All that is wanted is the lines from the first line of the listing below through the line containing "Weitere Themen", written out exactly with pictures left out.
#####
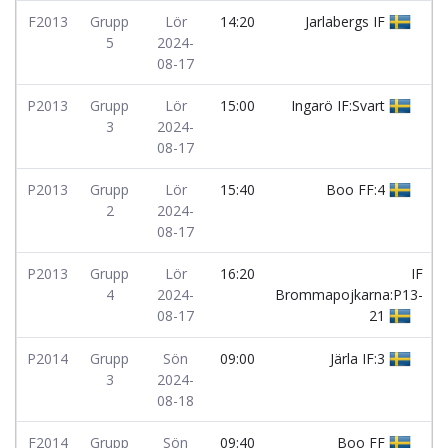
F2013
Grupp
Lör
14:20
Jarlabergs IF
5
2024-
08-17
P2013
Grupp
Lör
15:00
Ingarö IF:Svart
3
2024-
08-17
P2013
Grupp
Lör
15:40
Boo FF:4
2
2024-
08-17
P2013
Grupp
Lör
16:20
IF
4
2024-
Brommapojkarna:P13-
08-17
21
P2014
Grupp
Sön
09:00
Järla IF:3
3
2024-
08-18
F2014
Grupp
Sön
09:40
Boo FF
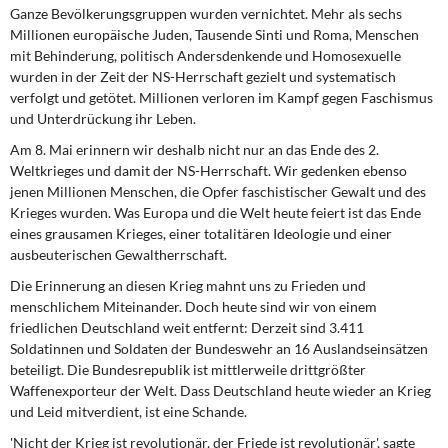
DIE LINKE
Ganze Bevölkerungsgruppen wurden vernichtet. Mehr als sechs
Millionen europäische Juden, Tausende Sinti und Roma, Menschen
mit Behinderung, politisch Andersdenkende und Homosexuelle
Weitere Themen
wurden in der Zeit der NS-Herrschaft gezielt und systematisch
verfolgt und getötet. Millionen verloren im Kampf gegen Faschismus
Memo-Gruppe
und Unterdrückung ihr Leben.
Am 8. Mai erinnern wir deshalb nicht nur an das Ende des 2.
Institut Solidarische Moderne
Weltkrieges und damit der NS-Herrschaft. Wir gedenken ebenso
jenen Millionen Menschen, die Opfer faschistischer Gewalt und des
Rosa-Luxemburg-Stiftung
Krieges wurden. Was Europa und die Welt heute feiert ist das Ende
eines grausamen Krieges, einer totalitären Ideologie und einer
Über mich
ausbeuterischen Gewaltherrschaft.
Die Erinnerung an diesen Krieg mahnt uns zu Frieden und
Kontakt
menschlichem Miteinander. Doch heute sind wir von einem
friedlichen Deutschland weit entfernt: Derzeit sind 3.411
Soldatinnen und Soldaten der Bundeswehr an 16 Auslandseinsätzen
beteiligt. Die Bundesrepublik ist mittlerweile drittgrößter
Waffenexporteur der Welt. Dass Deutschland heute wieder an Krieg
und Leid mitverdient, ist eine Schande.
'Nicht der Krieg ist revolutionär, der Friede ist revolutionär', sagte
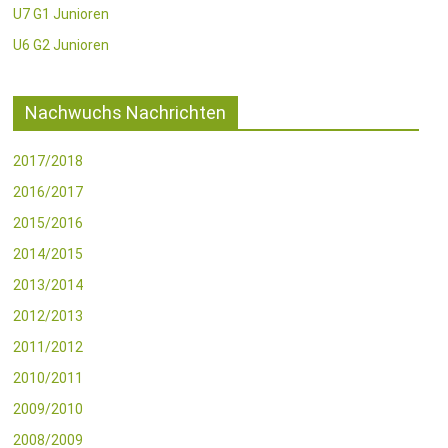
U7 G1 Junioren
U6 G2 Junioren
Nachwuchs Nachrichten
2017/2018
2016/2017
2015/2016
2014/2015
2013/2014
2012/2013
2011/2012
2010/2011
2009/2010
2008/2009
#####
### Answer box:
F2013
Grupp
Lör
14:20
Jarlabergs IF
5
2024-
08-17
P2013
Grupp
Lör
15:00
Ingarö IF:Svart
3
2024-
08-17
P2013
Grupp
Lör
15:40
Boo FF:4
2
2024-
08-17
P2013
Grupp
Lör
16:20
IF
4
2024-
Brommapojkarna:P13-
08-17
21
P2014
Grupp
Sön
09:00
Järla IF:3
3
2024-
08-18
F2014
Grupp
Sön
09:40
Boo FF
DIE LINKE
Ganze Bevölkerungsgruppen wurden vernichtet. Mehr als sechs
Millionen europäische Juden, Tausende Sinti und Roma, Menschen
mit Behinderung, politisch Andersdenkende und Homosexuelle
Weitere Themen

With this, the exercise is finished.